Convicted Boston Marathon bomber Dzhokhar Tsarnaev hasn't been paying fines or victims with the tens of thousands of dollars deposited into his trust fund, including a Covid-19 relief payment he received in June, federal prosecutors said in a filing Wednesday.
In the filing, prosecutors asked that the approximately $20,000 deposited into Tsarnaev's trust fund be used to pay his outstanding fines.
Tsarnaev, 28, was convicted six years ago of acting with older brother Tamerlan to set off two pressure-cooker bombs near the finish line of the Boston Marathon on April 15, 2013. Three people were killed, and hundreds more were injured, many of them seriously.
Like other inmates, Tsarnaev, who has been held at the United States' top security prison in Florence, Colo., received a $1,400 Covid-19 relief payment on June 22, 2021, according to the filing.
He also received $11,230 from the office of federal defenders in New York; $2,500 from someone in Indianapolis; roughly $1,450 from a person in Bloomfield, N.J.; and $950 from a person in Frederick, Maryland, the filing indicated.
Another $3,486.60 came from 32 people who were not identified, the filing says.
Tsarnaev is allowed to keep money to pay for clothing, school books and other items that can help him in jail.

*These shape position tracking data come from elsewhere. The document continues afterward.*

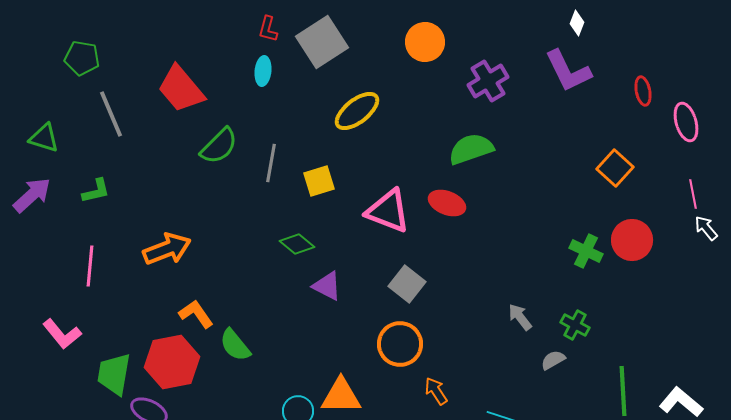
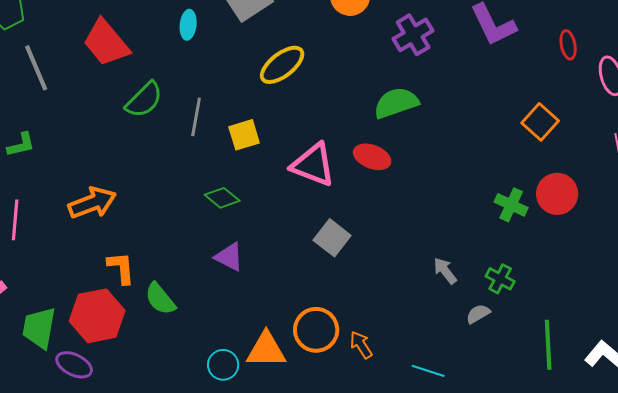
purple triangle: (327, 286) -> (229, 257), moved
orange L-shape: (196, 314) -> (121, 268), turned 30
orange circle: (400, 344) -> (316, 330), moved

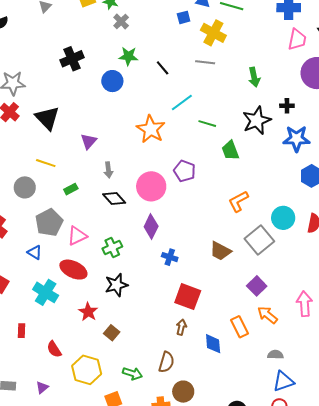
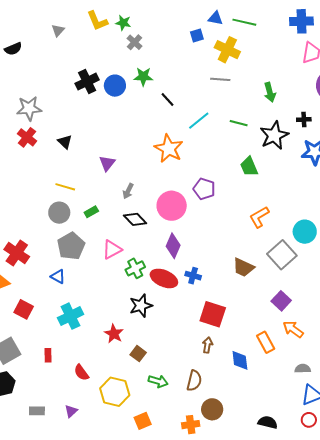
black line: (163, 68) -> (167, 99), moved
blue circle: (112, 81) -> (115, 86), moved
black triangle: (47, 118) -> (65, 142), size x0.6
green line: (207, 124) -> (239, 123), moved
gray arrow: (108, 170) -> (128, 191), turned 35
gray circle: (25, 187) -> (59, 213), moved
pink triangle: (77, 236) -> (112, 250), moved
red ellipse: (73, 270) -> (164, 278), moved
cyan cross: (46, 292) -> (70, 316), turned 35
green arrow: (132, 373) -> (158, 381), moved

But prosecutors said he hasn't been using his money for those purposes or to pay his victims.
Instead, the filing says, he's sent money to others, including his siblings. Payments totaling $2,000 were given to them for "gifts," "support" and "books," prosecutors said.
Tsarnaev's lawyers did not immediately respond to a request for comment.
Tsarnaev was sentenced to death in the bombing, but a three-judge panel of the 1st U.S. Circuit Court of Appeals overturned the penalty in 2020. In October, the Supreme Court signaled that it would be likely to allow his death sentence to be reimposed.